= PROMPT =
Pull out of the data below the stretch of lines bounded by the one containing "[button] (989, 1079)" and the one containing "沫尾(まつび) (256, 999)", both bounds included, unchanged.

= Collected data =
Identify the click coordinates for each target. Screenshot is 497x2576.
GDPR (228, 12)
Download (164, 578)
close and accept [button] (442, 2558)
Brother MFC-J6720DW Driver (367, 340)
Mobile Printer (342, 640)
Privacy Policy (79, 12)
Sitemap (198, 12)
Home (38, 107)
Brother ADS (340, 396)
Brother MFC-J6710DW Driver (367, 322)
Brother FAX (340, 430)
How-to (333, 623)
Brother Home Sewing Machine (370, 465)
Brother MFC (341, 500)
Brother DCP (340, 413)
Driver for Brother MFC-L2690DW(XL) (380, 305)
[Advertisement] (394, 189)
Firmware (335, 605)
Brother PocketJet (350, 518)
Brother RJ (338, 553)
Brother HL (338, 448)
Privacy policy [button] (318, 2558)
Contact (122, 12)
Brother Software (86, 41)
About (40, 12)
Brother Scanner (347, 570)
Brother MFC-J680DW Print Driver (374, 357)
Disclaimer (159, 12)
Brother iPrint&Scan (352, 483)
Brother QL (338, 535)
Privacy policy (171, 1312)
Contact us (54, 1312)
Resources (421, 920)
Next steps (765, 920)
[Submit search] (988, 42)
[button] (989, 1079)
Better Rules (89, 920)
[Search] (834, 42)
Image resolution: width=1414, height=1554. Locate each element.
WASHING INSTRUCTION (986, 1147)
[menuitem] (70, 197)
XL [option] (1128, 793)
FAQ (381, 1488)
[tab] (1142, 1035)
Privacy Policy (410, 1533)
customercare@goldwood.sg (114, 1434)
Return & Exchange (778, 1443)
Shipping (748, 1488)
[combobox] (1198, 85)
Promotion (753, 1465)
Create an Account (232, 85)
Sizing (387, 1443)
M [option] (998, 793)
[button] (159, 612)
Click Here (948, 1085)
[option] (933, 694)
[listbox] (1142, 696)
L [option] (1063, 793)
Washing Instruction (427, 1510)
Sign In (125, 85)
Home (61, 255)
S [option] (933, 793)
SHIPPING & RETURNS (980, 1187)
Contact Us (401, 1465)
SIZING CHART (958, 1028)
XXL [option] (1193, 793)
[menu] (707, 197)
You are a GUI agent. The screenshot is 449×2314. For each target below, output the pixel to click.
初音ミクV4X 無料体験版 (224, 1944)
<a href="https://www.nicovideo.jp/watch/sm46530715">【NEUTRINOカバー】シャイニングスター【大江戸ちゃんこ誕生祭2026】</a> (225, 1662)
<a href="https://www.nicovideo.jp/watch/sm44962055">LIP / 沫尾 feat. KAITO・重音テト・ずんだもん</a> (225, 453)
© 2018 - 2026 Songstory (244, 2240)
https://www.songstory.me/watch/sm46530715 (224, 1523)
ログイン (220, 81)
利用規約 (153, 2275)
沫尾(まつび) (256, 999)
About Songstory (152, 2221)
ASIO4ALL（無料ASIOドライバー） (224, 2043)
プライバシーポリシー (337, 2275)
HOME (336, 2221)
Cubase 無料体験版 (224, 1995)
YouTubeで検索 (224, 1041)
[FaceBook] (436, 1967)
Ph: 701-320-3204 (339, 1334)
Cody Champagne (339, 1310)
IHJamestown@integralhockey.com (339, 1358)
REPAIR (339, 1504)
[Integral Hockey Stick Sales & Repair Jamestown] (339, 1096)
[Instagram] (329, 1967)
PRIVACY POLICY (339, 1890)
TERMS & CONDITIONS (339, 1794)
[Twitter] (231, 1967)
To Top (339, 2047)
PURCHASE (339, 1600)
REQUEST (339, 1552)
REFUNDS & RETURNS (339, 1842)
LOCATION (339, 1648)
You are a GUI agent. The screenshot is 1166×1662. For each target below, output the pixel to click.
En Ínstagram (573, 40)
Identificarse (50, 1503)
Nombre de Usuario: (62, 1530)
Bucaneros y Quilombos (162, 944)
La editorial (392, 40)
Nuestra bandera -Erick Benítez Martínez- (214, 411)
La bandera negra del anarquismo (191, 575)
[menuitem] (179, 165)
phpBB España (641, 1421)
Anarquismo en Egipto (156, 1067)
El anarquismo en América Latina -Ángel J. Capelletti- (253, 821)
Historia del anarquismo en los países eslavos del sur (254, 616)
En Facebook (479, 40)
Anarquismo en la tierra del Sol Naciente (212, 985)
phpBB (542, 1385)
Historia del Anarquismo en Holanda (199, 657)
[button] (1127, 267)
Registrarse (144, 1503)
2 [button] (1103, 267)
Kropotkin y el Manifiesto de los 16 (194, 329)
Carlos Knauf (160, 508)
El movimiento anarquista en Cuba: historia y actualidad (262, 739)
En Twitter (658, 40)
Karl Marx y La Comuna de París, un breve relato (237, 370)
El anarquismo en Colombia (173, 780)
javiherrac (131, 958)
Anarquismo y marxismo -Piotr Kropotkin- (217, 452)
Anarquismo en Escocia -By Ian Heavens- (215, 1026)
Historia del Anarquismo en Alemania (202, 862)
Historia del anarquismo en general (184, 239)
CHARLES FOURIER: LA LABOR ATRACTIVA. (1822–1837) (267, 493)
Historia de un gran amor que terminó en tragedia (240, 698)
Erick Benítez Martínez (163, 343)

= ANSWER FOR THIS EXERCISE =
[button] (989, 1079)
Better Rules (89, 920)
[Search] (834, 42)
Image resolution: width=1414, height=1554. Locate each element.
WASHING INSTRUCTION (986, 1147)
[menuitem] (70, 197)
XL [option] (1128, 793)
FAQ (381, 1488)
[tab] (1142, 1035)
Privacy Policy (410, 1533)
customercare@goldwood.sg (114, 1434)
Return & Exchange (778, 1443)
Shipping (748, 1488)
[combobox] (1198, 85)
Promotion (753, 1465)
Create an Account (232, 85)
Sizing (387, 1443)
M [option] (998, 793)
[button] (159, 612)
Click Here (948, 1085)
[option] (933, 694)
[listbox] (1142, 696)
L [option] (1063, 793)
Washing Instruction (427, 1510)
Sign In (125, 85)
Home (61, 255)
S [option] (933, 793)
SHIPPING & RETURNS (980, 1187)
Contact Us (401, 1465)
SIZING CHART (958, 1028)
XXL [option] (1193, 793)
[menu] (707, 197)
You are a GUI agent. The screenshot is 449×2314. For each target below, output the pixel to click.
初音ミクV4X 無料体験版 (224, 1944)
<a href="https://www.nicovideo.jp/watch/sm46530715">【NEUTRINOカバー】シャイニングスター【大江戸ちゃんこ誕生祭2026】</a> (225, 1662)
<a href="https://www.nicovideo.jp/watch/sm44962055">LIP / 沫尾 feat. KAITO・重音テト・ずんだもん</a> (225, 453)
© 2018 - 2026 Songstory (244, 2240)
https://www.songstory.me/watch/sm46530715 (224, 1523)
ログイン (220, 81)
利用規約 (153, 2275)
沫尾(まつび) (256, 999)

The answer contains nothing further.